(Material to process begins)
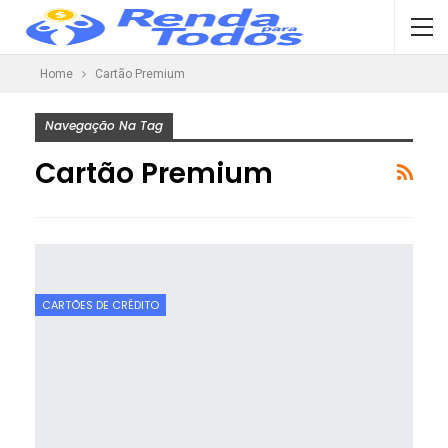
Home
Cartão Premium
Navegação Na Tag
Cartão Premium
CARTÕES DE CRÉDITO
(Material to process ends)
- **Your assignment**
Down to the last line, set down the data above exactly, and omit all images.

- **Response below**
Home
Cartão Premium
Navegação Na Tag
Cartão Premium
CARTÕES DE CRÉDITO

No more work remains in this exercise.